If you have been working with your tenants and have gotten partial payments here and there, then you are in bucket 2, the “manage” bucket.  I don’t need to tell you, but you have been working hard, performing a high level of management just trying to get paid.  The only reason you are managing like this is because the government forced you into it.  If this moratorium ends in June, I suggest these as your next steps:

  1. Sit down (face-to-face if possible) with your tenants and lay out your future expectations.
  2. Let them know that the behaviors they have shown in the last year will not be acceptable in the future.
  3. Contact your local government to see if there is any stimulus money to offset past-due rent.
  4. Negotiate any past-due rent and then renew the lease with a new mindset. Get creative and say you will waive the past due if they sign a new lease with a small increase in rent.  This will allow you to recoup your past-due rent over time and take the burden off your tenant.

Bucket 3: Replace

If your tenant ignores you, won’t take your calls and refuses to pay rent because of a COVID-related reason, you, my friend, are drowning in bucket 3.  We feel for you, as covering someone’s rent when they are not cooperating or communicating is not fun or easy.  Cutting the cord and cutting it quickly may be your best decision.  If you are in bucket 3, please consider these suggestions:

  1. If you fail to receive any rental-assistance money, you should contact an attorney immediately.

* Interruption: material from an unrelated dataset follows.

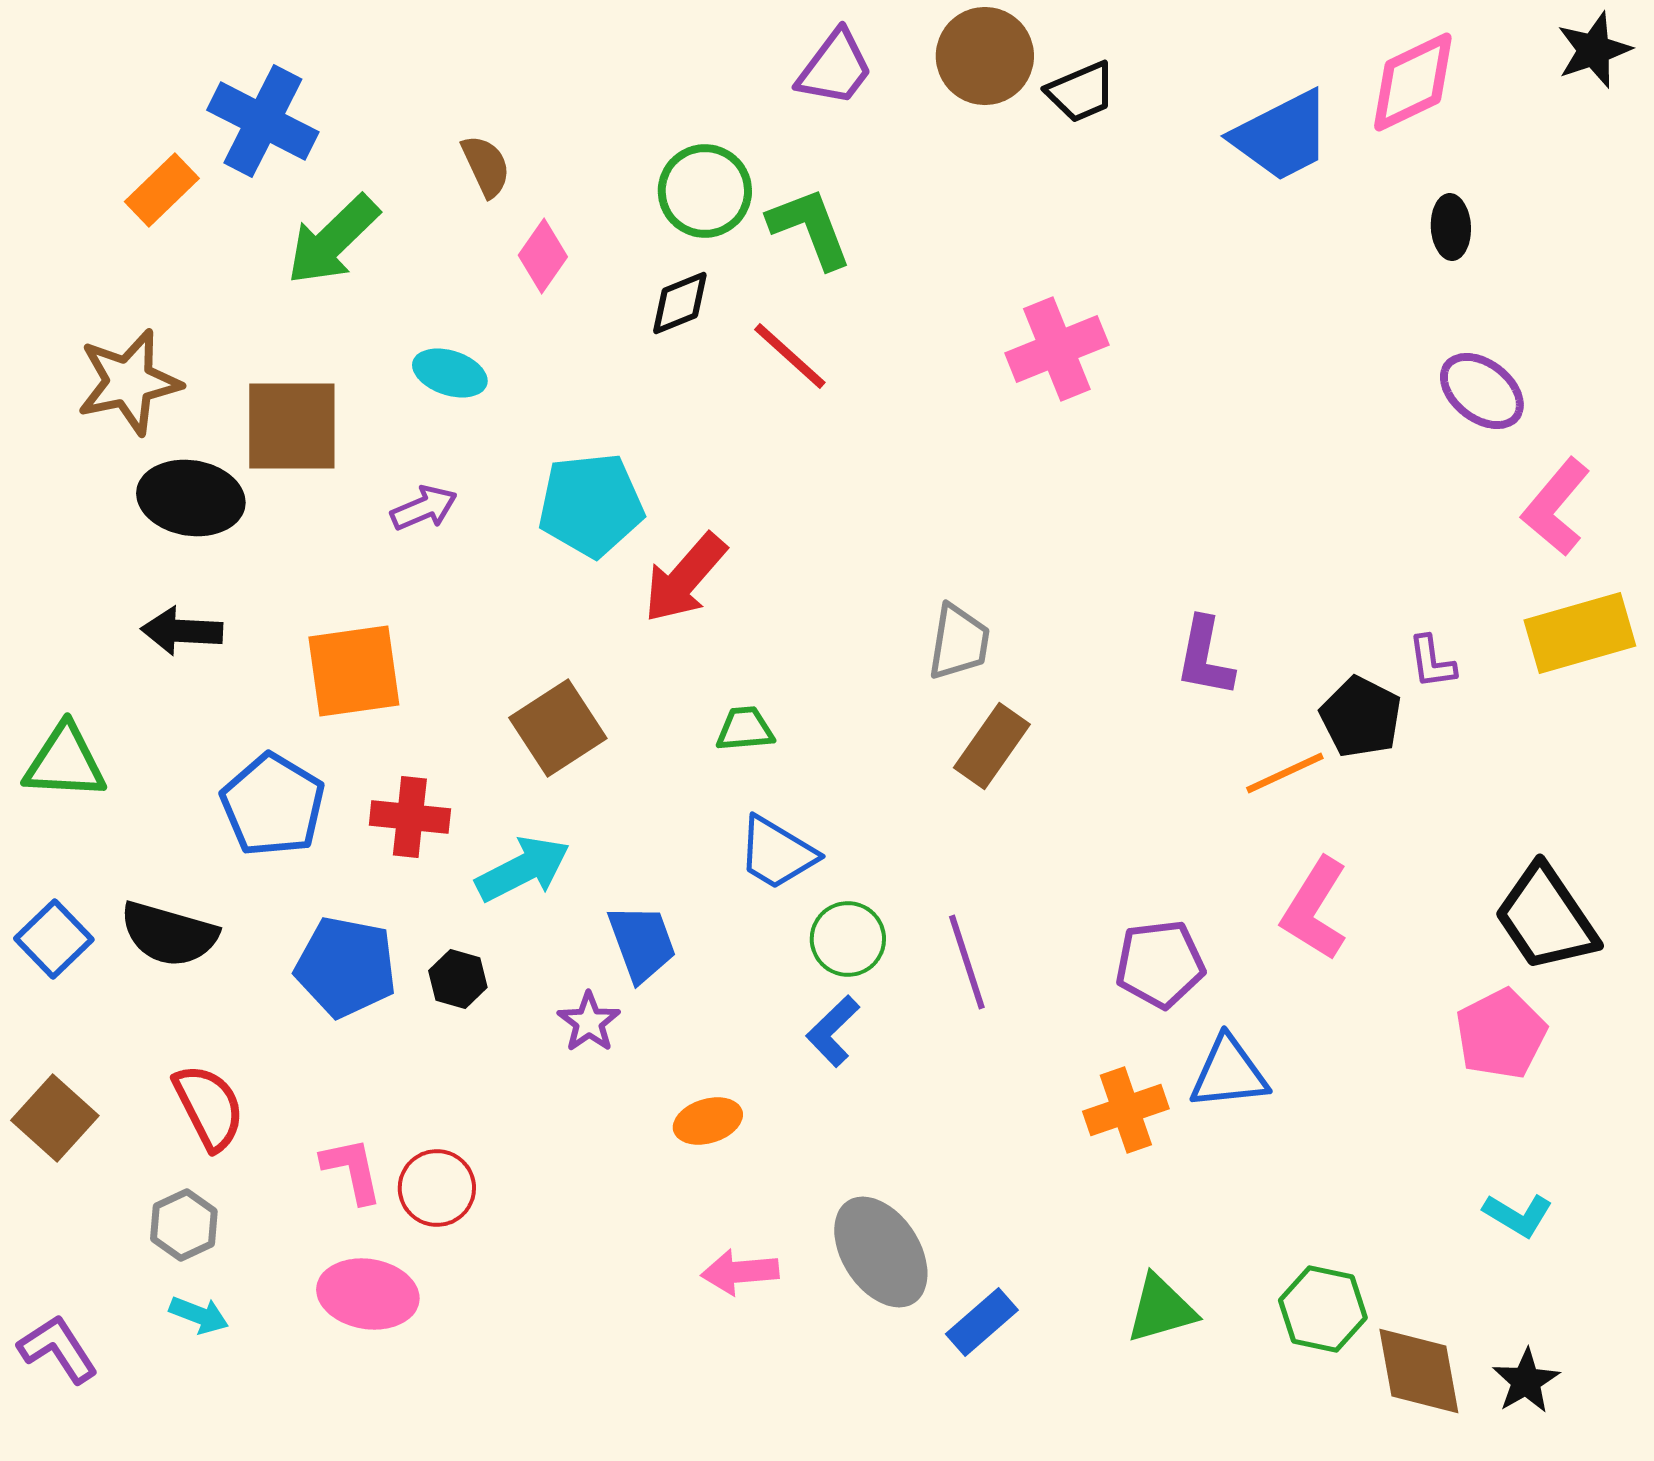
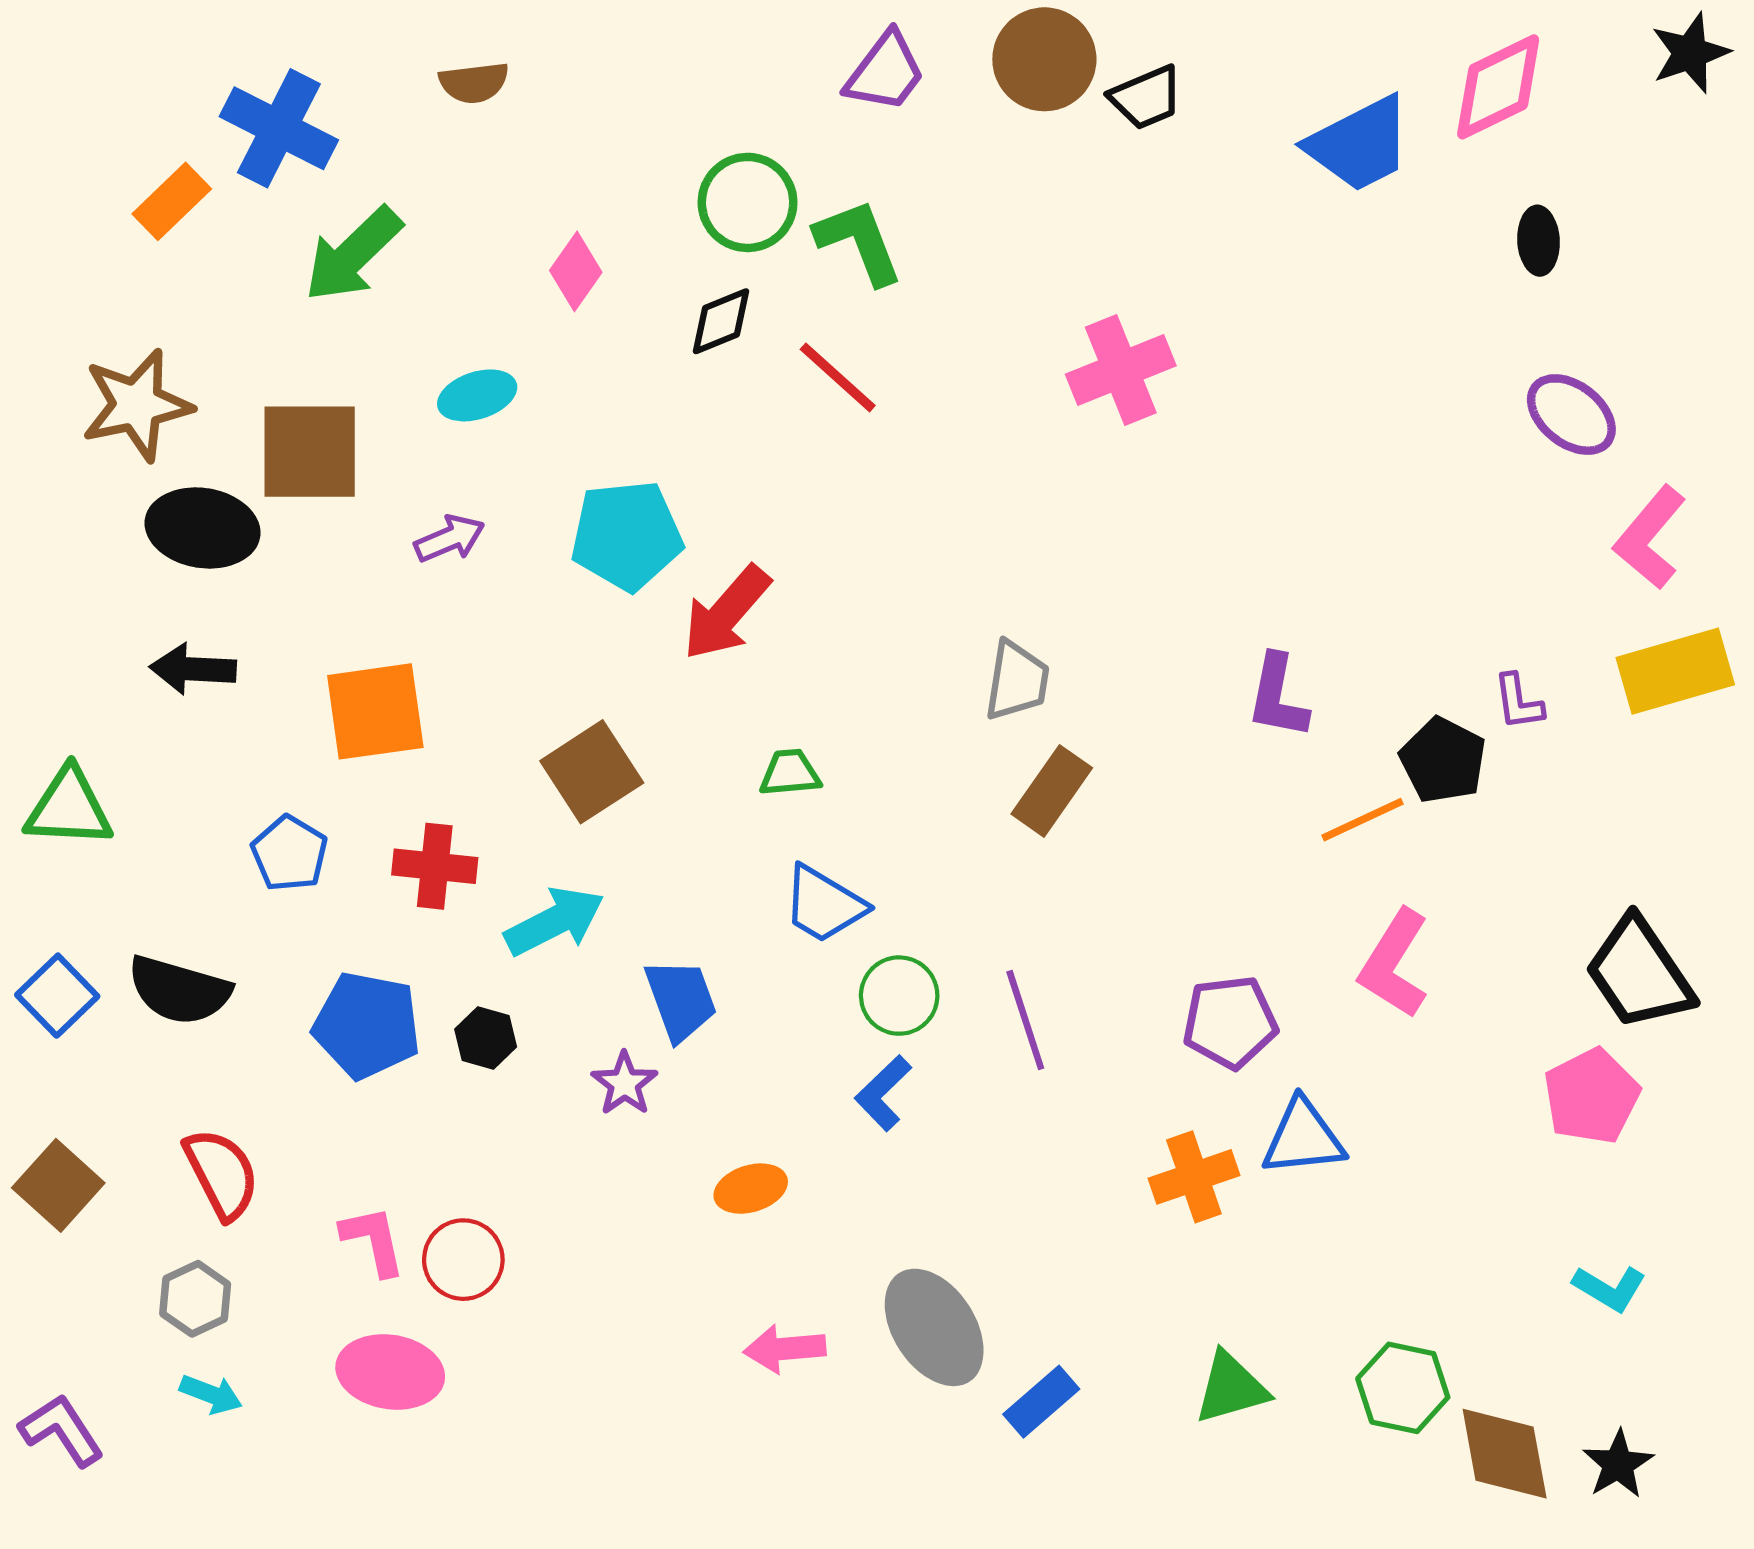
brown semicircle: (486, 166) -> (474, 83), moved, turned 108
cyan ellipse: (450, 373) -> (477, 395), turned -36
blue pentagon: (273, 805) -> (289, 853), size x0.7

Some states have lengthy eviction processes and by starting the process today, you might be in a better situation come the end of June.  Establishing and maintaining that relationship with legal counsel is well worth the money.
  2. You could offer the tenant money to move if your property is given back to you in great shape. Once they are out and the property is inspected and meets your standards, you can send them their money

As the world prepares to get back to normal, let’s make a commitment and not just return to our normal way of managing.  This pandemic has afforded us the perfect opportunity to review and update our policies, criteria, applications, and onboarding process.  The key to your success in this world is finding and retaining the right tenants.  In a time where it will only be harder and harder to find the right tenants, it is paramount to be ready to hold on to or grab the best of the best when the music finally stops.